Любовь Николаевна — экстраверт и уже рассказала про всё это своим подружкам и коллегам в универсаме, а также Свете и Светиным подружкам (это у них называется «Радость», и теперь они иногда придумывают персонажей для «Радости» все вместе). Она с удовольствием рассказывает обо всем этом мне — «вдруг вы напишете, и еще кому-то, кто сейчас сидит и страдает, пригодится».
И вот я рассказываю вам, уважаемые читатели…
Образование принято ругать. Причем, насколько я понимаю, принято не только в нашей стране. Дескать, есть отдельные хорошие школы (немного) и отдельные прекрасные педагоги, работающие исключительно своей выдающейся личностью, но в целом, конечно, — ужас-ужас и с каждым днем всё хуже и хуже…
Основные претензии к массовому образованию:
Недостаточно быстро отвечает на вызовы времени.
Недостаточно учитывает особенности личности ребенка.

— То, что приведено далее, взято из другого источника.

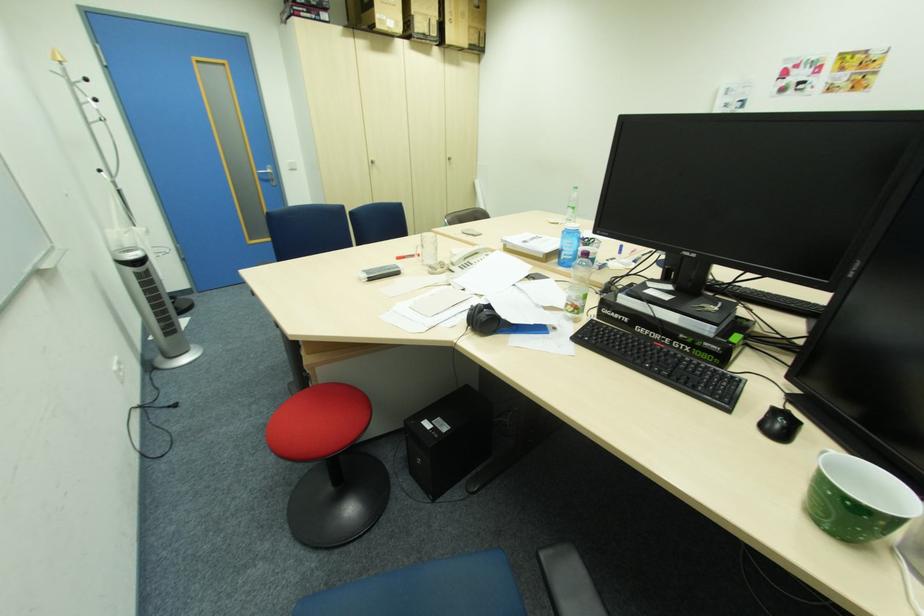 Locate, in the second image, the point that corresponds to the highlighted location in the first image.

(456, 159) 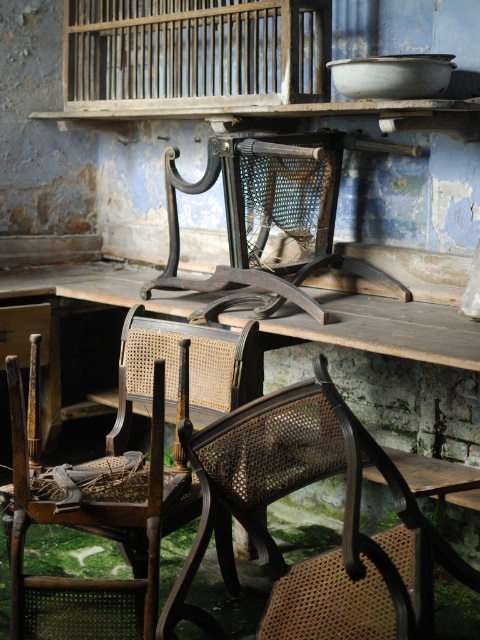 Question: Does brown cane chair at center have a smaller size compared to woven cane chair at center?

Choices:
 (A) yes
 (B) no

Answer: (A)

Question: Which object is closer to the camera taking this photo?

Choices:
 (A) woven wood birdcage at center
 (B) woven cane chair at center
 (C) wooden cage at upper center
 (D) brown cane chair at center

Answer: (D)

Question: Considering the real-world distances, which object is closest to the wooden cage at upper center?

Choices:
 (A) woven cane chair at center
 (B) brown cane chair at center
 (C) woven wood birdcage at center

Answer: (C)

Question: Does wooden cage at upper center appear over woven cane chair at center?

Choices:
 (A) yes
 (B) no

Answer: (A)

Question: Among these points, which one is nearest to the camera?

Choices:
 (A) (13, 596)
 (B) (216, 81)

Answer: (A)

Question: Can you confirm if brown cane chair at center is positioned above wooden cage at upper center?

Choices:
 (A) no
 (B) yes

Answer: (A) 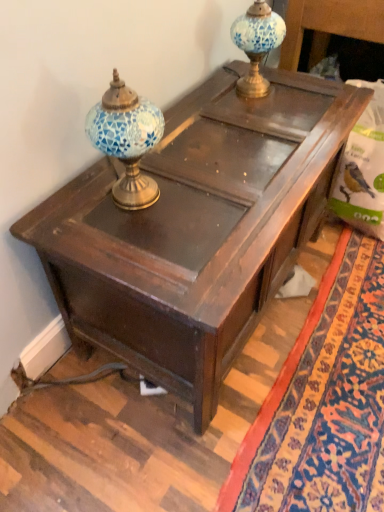 Question: Based on their positions, is wooden table at center located to the left or right of blue mosaic glass lamp at upper center, acting as the 2th candle holder starting from the bottom?

Choices:
 (A) left
 (B) right

Answer: (A)

Question: Is point (269, 118) positioned closer to the camera than point (258, 60)?

Choices:
 (A) closer
 (B) farther

Answer: (A)

Question: Estimate the real-world distances between objects in this image. Which object is closer to the blue mosaic glass lamp at upper center, the first candle holder when ordered from right to left?

Choices:
 (A) blue mosaic glass lamp at upper left, which is counted as the 2th candle holder, starting from the right
 (B) wooden table at center

Answer: (B)

Question: Considering the real-world distances, which object is farthest from the blue mosaic glass lamp at upper left, which is counted as the 2th candle holder, starting from the right?

Choices:
 (A) wooden table at center
 (B) blue mosaic glass lamp at upper center, the first candle holder when ordered from right to left

Answer: (B) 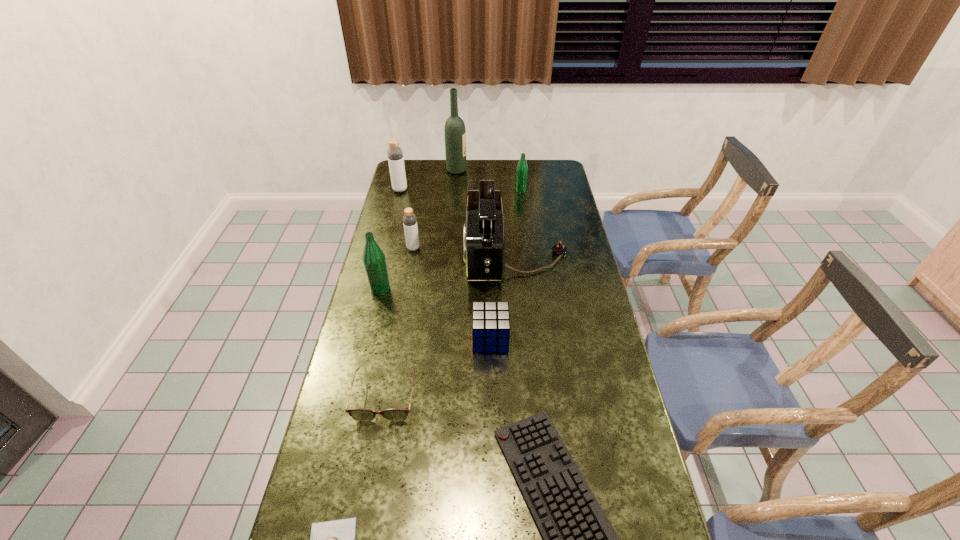 Image resolution: width=960 pixels, height=540 pixels. Find the location of `green wine bottle`. green wine bottle is located at coordinates (454, 131).

At what (x,y) coordinates should I click in order to perform the action: click on the farthest object. Please return your answer as a coordinate pair (x, y). Looking at the image, I should click on (454, 131).

This screenshot has height=540, width=960. I want to click on radio receiver, so click(x=483, y=242).

Where is `the bigger gray bottle`? The image size is (960, 540). the bigger gray bottle is located at coordinates [394, 153].

The image size is (960, 540). I want to click on the farther gray bottle, so click(x=394, y=153).

Locate an element on the screen. The image size is (960, 540). the bigger green bottle is located at coordinates (374, 261).

Locate an element on the screen. The width and height of the screenshot is (960, 540). the nearer green bottle is located at coordinates (374, 261).

At what (x,y) coordinates should I click in order to perform the action: click on the right green bottle. Please return your answer as a coordinate pair (x, y). The height and width of the screenshot is (540, 960). Looking at the image, I should click on (522, 168).

I want to click on the rightmost bottle, so click(x=522, y=168).

Locate an element on the screen. This screenshot has width=960, height=540. the second bottle from right to left is located at coordinates (409, 219). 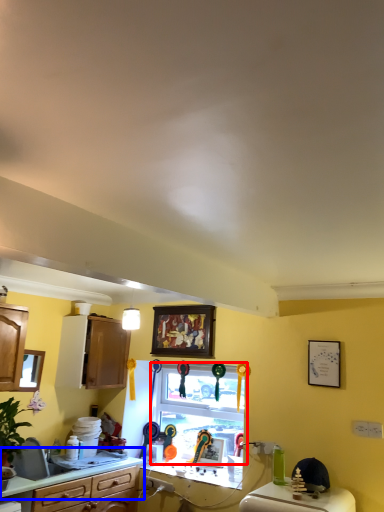 Question: Among these objects, which one is farthest to the camera, window (highlighted by a red box) or countertop (highlighted by a blue box)?

Choices:
 (A) window
 (B) countertop

Answer: (A)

Учит многому, что в дальнейшей жизни почти никому не нужно (с точки зрения данного конкретного родителя), и не учит безусловно нужному (с той же точки зрения).
Мое собственное мнение: массовое начальное и среднее образование и должно быть в значительной степени консервативным, так как оно, как ни крути, все же процесс длительный (10–12 лет в разных странах). Если оно будет немедленно откликаться на все текущие общественные веяния — наступит хаос.
Сама массовость образования подразумевает некоторую его унифицированность. Более того: по моим наблюдениям, многим современным детям, допустим, возраста начальной школы, существенно более актуально учиться считаться с другими, окружающими его личностями, чем проявлять свою собственную.